Finch:基於試算表為核心的企業工作流程之財務會計基準測試
Finch: Benchmarking Finance & Accounting across Spreadsheet-Centric Enterprise Workflows
December 15, 2025
作者: Haoyu Dong, Pengkun Zhang, Yan Gao, Xuanyu Dong, Yilin Cheng, Mingzhe Lu, Adina Yakefu, Shuxin Zheng
cs.AI
摘要
我們推出金融與會計基準測試(Finch),用於評估AI代理在真實企業級專業工作流程中的表現——這些流程交織著數據輸入、結構化、格式化、網絡搜索、跨文件檢索、計算、建模、驗證、翻譯、可視化及報告生成。

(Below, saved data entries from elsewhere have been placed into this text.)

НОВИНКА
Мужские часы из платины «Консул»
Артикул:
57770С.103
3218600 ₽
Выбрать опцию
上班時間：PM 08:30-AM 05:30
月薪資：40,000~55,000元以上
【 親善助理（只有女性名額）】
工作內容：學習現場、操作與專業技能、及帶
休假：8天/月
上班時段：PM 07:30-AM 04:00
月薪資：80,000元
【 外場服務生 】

Finch數據源取自安然公司(涵蓋150名員工的15,000份電子表格與50萬封郵件)及其他金融機構的真實企業工作環境,完整保留多模態資料(文本、表格、公式、圖表、代碼與圖像)在真實場景中的雜亂特性,覆蓋預算編制、交易執行與資產管理等多元領域。
我們提出結合大型語言模型輔助發現與專家標註的工作流構建流程:(1)通過LLM輔助並經專家驗證的方式,從真實郵件線程與電子表格版本歷史中推導工作流;(2)對工作流進行精細化專家標註,耗費逾700小時領域專家工時。最終構建出包含384項任務的172個複合工作流,涉及1,710份含2700萬個單元格的電子表格及PDF等輔助文件,精準捕捉真實企業工作中固有的雜亂性、長期性、知識密集性與協作特性。

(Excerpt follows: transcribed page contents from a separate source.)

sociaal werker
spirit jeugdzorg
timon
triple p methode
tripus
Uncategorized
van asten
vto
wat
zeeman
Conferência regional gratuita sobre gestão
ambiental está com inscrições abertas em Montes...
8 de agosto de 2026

我們對包括GPT 5.1、Claude Sonnet 4.5、Gemini 3 Pro、Grok 4與Qwen 3 Max在內的前沿AI系統開展人機雙重評估:GPT 5.1 Pro耗時48小時僅通過38.4%的工作流,而Claude Sonnet 4.5通過率僅25.0%。深度案例分析進一步揭示真實企業工作流為AI代理帶來的核心挑戰。
English
We introduce a finance & accounting benchmark (Finch) for evaluating AI agents on real-world, enterprise-grade professional workflows -- interleaving data entry, structuring, formatting, web search, cross-file retrieval, calculation, modeling, validation, translation, visualization, and reporting. Finch is sourced from authentic enterprise workspaces at Enron (15,000 spreadsheets and 500,000 emails from 150 employees) and other financial institutions, preserving in-the-wild messiness across multimodal artifacts (text, tables, formulas, charts, code, and images) and spanning diverse domains such as budgeting, trading, and asset management.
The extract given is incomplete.